(SOURCE INFORMATION)

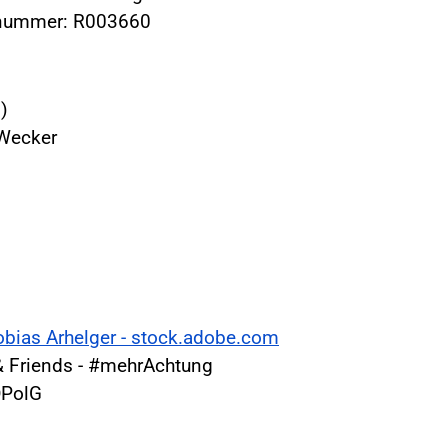
ernummer: R003660
)
 Wecker
obias Arhelger - stock.adobe.com
 Friends - #mehrAchtung
DPolG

(End SOURCE INFORMATION)

§ TASK TO CARRY OUT: Give back the records word for word, without their pictures.

§ RESULT OF THIS TASK:
ernummer: R003660
)
 Wecker
obias Arhelger - stock.adobe.com
 Friends - #mehrAchtung
DPolG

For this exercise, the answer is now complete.